[Information provided]

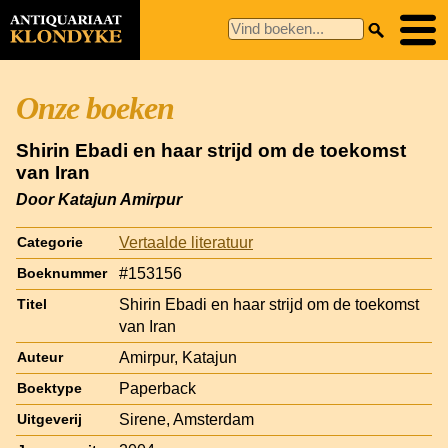
Onze boeken
Shirin Ebadi en haar strijd om de toekomst
van Iran
Door Katajun Amirpur
Vertaalde literatuur
Categorie
#153156
Boeknummer
Shirin Ebadi en haar strijd om de toekomst
Titel
van Iran
Amirpur, Katajun
Auteur
Paperback
Boektype
Sirene, Amsterdam
Uitgeverij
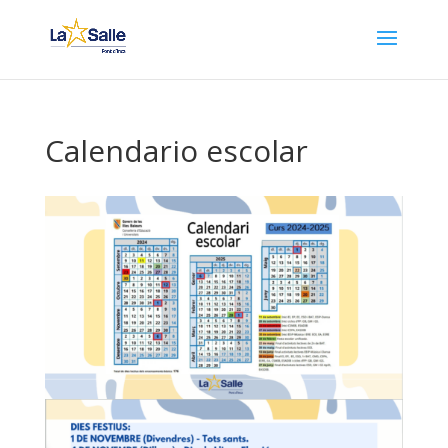
Calendario escolar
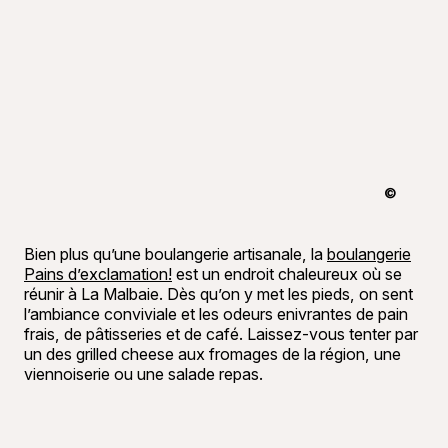
©
Bon appéti
Bien plus qu’une boulangerie artisanale, la
boulangerie
Pains d’exclamation!
est un endroit chaleureux où se
réunir à La Malbaie. Dès qu’on y met les pieds, on sent
l’ambiance conviviale et les odeurs enivrantes de pain
frais, de pâtisseries et de café. Laissez-vous tenter par
un des grilled cheese aux fromages de la région, une
viennoiserie ou une salade repas.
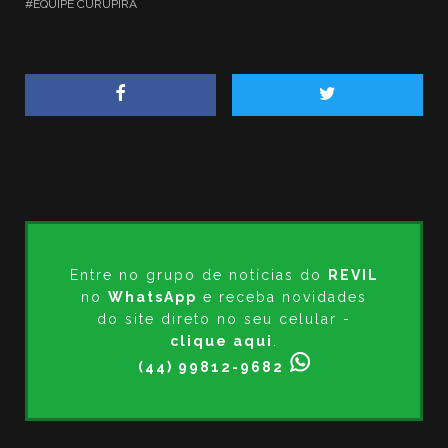
EQUIPE CURUPIRA
Entre no grupo de notícias do
REVIL
no
WhatsApp
e receba novidades
do site direto no seu celular -
clique aqui
.
(44) 99812-9682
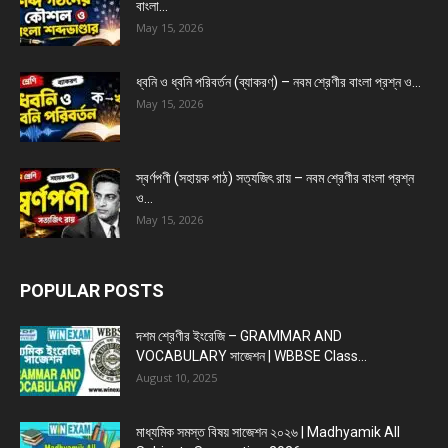
বাংলা...
May 15, 2026
ধ্বনি ও ধ্বনি পরিবর্তন (ব্যাকরণ) – নবম শ্রেণীর বাংলা প্রশ্ন ও...
May 15, 2026
স্বর্ণপণী (সহায়ক পাঠ) সত্যজিৎ রায় – নবম শ্রেণীর বাংলা প্রশ্ন
ও...
May 15, 2026
POPULAR POSTS
দশম শ্রেণীর ইংরেজি – GRAMMAR AND
VOCABULARY সাজেশন | WBBSE Class...
August 10, 2025
মাধ্যমিক সমস্ত বিষয় সাজেশন ২০২৬ | Madhyamik All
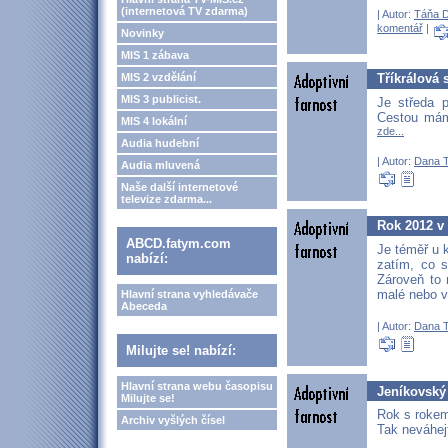
(internetová TV zdarma)
| Autor:
Táňa 
komentář
|
Novinky
MIS 1 zábava
MIS 2 vzdělání
Tříkrálová 
MIS 3 publicist.
Je středa 
Cestou mám
MIS 4 lokální
zde...
Audia hudební
| Autor:
Dana T
Audia mluvená
Naše další internetové
televize zdarma...
Rok 2012 v 
ABCD.fatym.com
Je téměř u 
nabízí:
zatím, co s
Zároveň to
malé nebo v
Hlavní strana vyhledávače
Abeceda
| Autor:
Dana T
Milujte se! nabízí:
Hlavní strana webu časopisu
Jeníkovský 
Milujte se!
Rok s rokem
Archiv vyšlých čísel
Tak neváhej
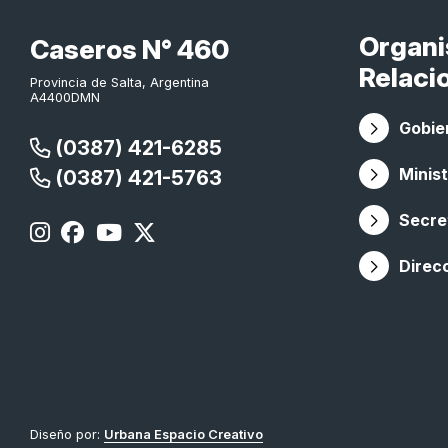
Organ
Caseros N° 460
Relaci
Provincia de Salta, Argentina
A4400DMN
Gobier
(0387) 421-6285
Minist
(0387) 421-5763
Secret
Direc
Diseño por:
Urbana Espacio Creativo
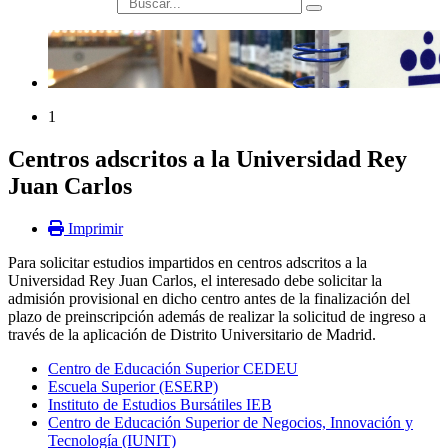
búsqueda
1
Centros adscritos a la Universidad Rey
Juan Carlos
Imprimir
Para solicitar estudios impartidos en centros adscritos a la
Universidad Rey Juan Carlos, el interesado debe solicitar la
admisión provisional en dicho centro antes de la finalización del
plazo de preinscripción además de realizar la solicitud de ingreso a
través de la aplicación de Distrito Universitario de Madrid.
Centro de Educación Superior CEDEU
Escuela Superior (ESERP)
Instituto de Estudios Bursátiles IEB
Centro de Educación Superior de Negocios, Innovación y
Tecnología (IUNIT)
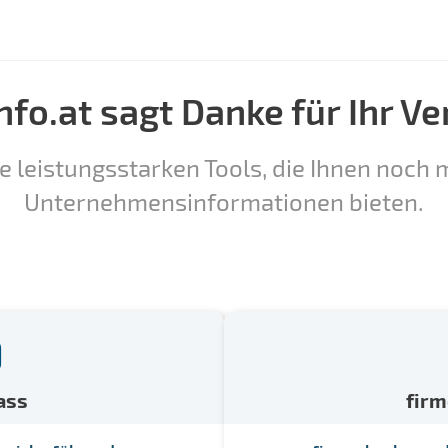
nfo.at sagt Danke für Ihr Ve
e leistungsstarken Tools, die Ihnen noch m
Unternehmensinformationen bieten.
ass
fir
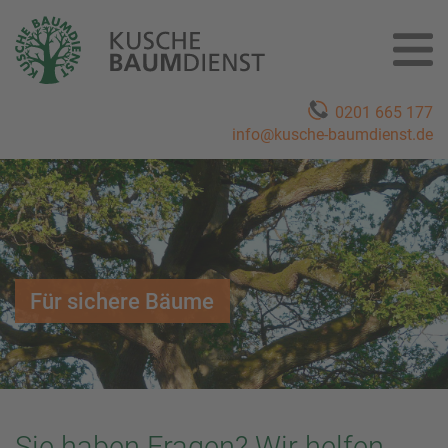
0201 665 177
info@kusche-baumdienst.de
Für sichere Bäume
Sie haben Fragen? Wir helfen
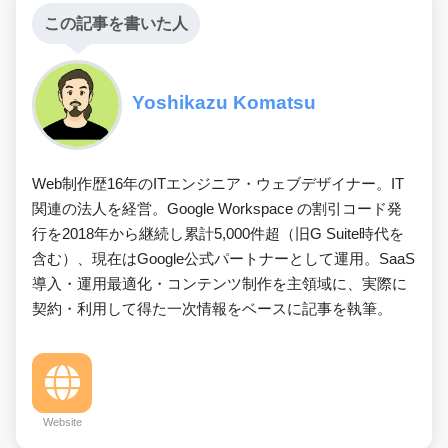
この記事を書いた人
Yoshikazu Komatsu
Web制作歴16年のITエンジニア・ウェブデザイナー。IT
関連の法人を経営。Google Workspace の割引コード発
行を2018年から継続し累計5,000件超（旧G Suite時代を
含む）、現在はGoogle公式パートナーとして運用。SaaS
導入・運用最適化・コンテンツ制作を主領域に、実際に
契約・利用して得た一次情報をベースに記事を執筆。
Website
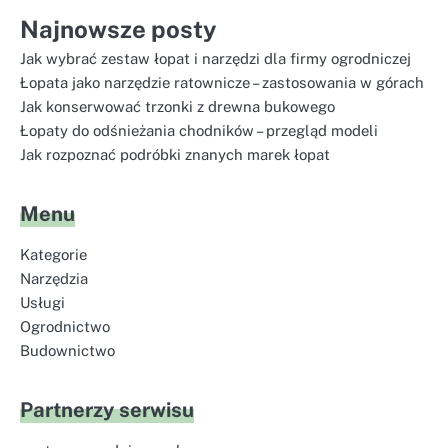
Najnowsze posty
Jak wybrać zestaw łopat i narzędzi dla firmy ogrodniczej
Łopata jako narzędzie ratownicze – zastosowania w górach
Jak konserwować trzonki z drewna bukowego
Łopaty do odśnieżania chodników – przegląd modeli
Jak rozpoznać podróbki znanych marek łopat
Menu
Kategorie
Narzędzia
Usługi
Ogrodnictwo
Budownictwo
Partnerzy serwisu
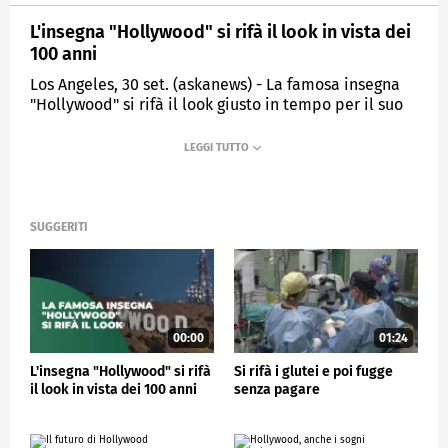
L'insegna "Hollywood" si rifà il look in vista dei
100 anni
Los Angeles, 30 set. (askanews) - La famosa insegna
"Hollywood" si rifà il look giusto in tempo per il suo
centesimo compleanno, nel 2023. Una squadra di
operai sta ridipingendo le 9 lettere alte 14 metri
sulle colline di Los Angeles con 1.500 litri di vernice.
SPETTACOLO
SUGGERITI
00:00
01:24
L'insegna "Hollywood" si rifà
Si rifà i glutei e poi fugge
il look in vista dei 100 anni
senza pagare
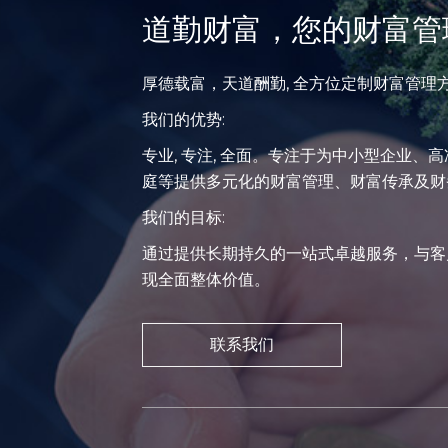
道勤财富，您的财富管
厚德载富，天道酬勤, 全方位定制财富管理
我们的优势:
专业, 专注, 全面。专注于为中小型企业、
庭等提供多元化的财富管理、财富传承及财
我们的目标:
通过提供长期持久的一站式卓越服务，与客
现全面整体价值。
联系我们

[/Information provided]

Can you restate all the records above word for word while dropping the pictures?

Onze boeken
Shirin Ebadi en haar strijd om de toekomst
van Iran
Door Katajun Amirpur
Vertaalde literatuur
Categorie
#153156
Boeknummer
Shirin Ebadi en haar strijd om de toekomst
Titel
van Iran
Amirpur, Katajun
Auteur
Paperback
Boektype
Sirene, Amsterdam
Uitgeverij
Calendario escolar
©
Bon appéti
Bien plus qu’une boulangerie artisanale, la
boulangerie
Pains d’exclamation!
est un endroit chaleureux où se
réunir à La Malbaie. Dès qu’on y met les pieds, on sent
l’ambiance conviviale et les odeurs enivrantes de pain
frais, de pâtisseries et de café. Laissez-vous tenter par
un des grilled cheese aux fromages de la région, une
viennoiserie ou une salade repas.
EQUIPE CURUPIRA
Entre no grupo de notícias do
REVIL
no
WhatsApp
e receba novidades
do site direto no seu celular -
clique aqui
.
(44) 99812-9682
বাংলা...
May 15, 2026
ধ্বনি ও ধ্বনি পরিবর্তন (ব্যাকরণ) – নবম শ্রেণীর বাংলা প্রশ্ন ও...
May 15, 2026
স্বর্ণপণী (সহায়ক পাঠ) সত্যজিৎ রায় – নবম শ্রেণীর বাংলা প্রশ্ন
ও...
May 15, 2026
POPULAR POSTS
দশম শ্রেণীর ইংরেজি – GRAMMAR AND
VOCABULARY সাজেশন | WBBSE Class...
August 10, 2025
মাধ্যমিক সমস্ত বিষয় সাজেশন ২০২৬ | Madhyamik All
(internetová TV zdarma)
| Autor:
Táňa 
komentář
|
Novinky
MIS 1 zábava
MIS 2 vzdělání
Tříkrálová 
MIS 3 publicist.
Je středa 
Cestou mám
MIS 4 lokální
zde...
Audia hudební
| Autor:
Dana T
Audia mluvená
Naše další internetové
televize zdarma...
Rok 2012 v 
ABCD.fatym.com
Je téměř u 
nabízí:
zatím, co s
Zároveň to
malé nebo v
Hlavní strana vyhledávače
Abeceda
| Autor:
Dana T
Milujte se! nabízí:
Hlavní strana webu časopisu
Jeníkovský 
Milujte se!
Rok s rokem
Archiv vyšlých čísel
Tak neváhej
Organ
Caseros N° 460
Relaci
Provincia de Salta, Argentina
A4400DMN
Gobier
(0387) 421-6285
Minist
(0387) 421-5763
Secret
Direc
Diseño por:
Urbana Espacio Creativo
búsqueda
1
Centros adscritos a la Universidad Rey
Juan Carlos
Imprimir
Para solicitar estudios impartidos en centros adscritos a la
Universidad Rey Juan Carlos, el interesado debe solicitar la
admisión provisional en dicho centro antes de la finalización del
plazo de preinscripción además de realizar la solicitud de ingreso a
través de la aplicación de Distrito Universitario de Madrid.
Centro de Educación Superior CEDEU
Escuela Superior (ESERP)
Instituto de Estudios Bursátiles IEB
Centro de Educación Superior de Negocios, Innovación y
Tecnología (IUNIT)
nfo.at sagt Danke für Ihr Ve
e leistungsstarken Tools, die Ihnen noch m
Unternehmensinformationen bieten.
ass
fir
0201 665 177
info@kusche-baumdienst.de
Für sichere Bäume
Sie haben Fragen? Wir helfen
この記事を書いた人
Yoshikazu Komatsu
Web制作歴16年のITエンジニア・ウェブデザイナー。IT
関連の法人を経営。Google Workspace の割引コード発
行を2018年から継続し累計5,000件超（旧G Suite時代を
含む）、現在はGoogle公式パートナーとして運用。SaaS
導入・運用最適化・コンテンツ制作を主領域に、実際に
契約・利用して得た一次情報をベースに記事を執筆。
Website
Najnowsze posty
Jak wybrać zestaw łopat i narzędzi dla firmy ogrodniczej
Łopata jako narzędzie ratownicze – zastosowania w górach
Jak konserwować trzonki z drewna bukowego
Łopaty do odśnieżania chodników – przegląd modeli
Jak rozpoznać podróbki znanych marek łopat
Menu
Kategorie
Narzędzia
Usługi
Ogrodnictwo
Budownictwo
Partnerzy serwisu
L'insegna "Hollywood" si rifà il look in vista dei
100 anni
Los Angeles, 30 set. (askanews) - La famosa insegna
"Hollywood" si rifà il look giusto in tempo per il suo
centesimo compleanno, nel 2023. Una squadra di
operai sta ridipingendo le 9 lettere alte 14 metri
sulle colline di Los Angeles con 1.500 litri di vernice.
SPETTACOLO
SUGGERITI
00:00
01:24
L'insegna "Hollywood" si rifà
Si rifà i glutei e poi fugge
il look in vista dei 100 anni
senza pagare
道勤财富，您的财富管
厚德载富，天道酬勤, 全方位定制财富管理
我们的优势:
专业, 专注, 全面。专注于为中小型企业、
庭等提供多元化的财富管理、财富传承及财
我们的目标:
通过提供长期持久的一站式卓越服务，与客
现全面整体价值。
联系我们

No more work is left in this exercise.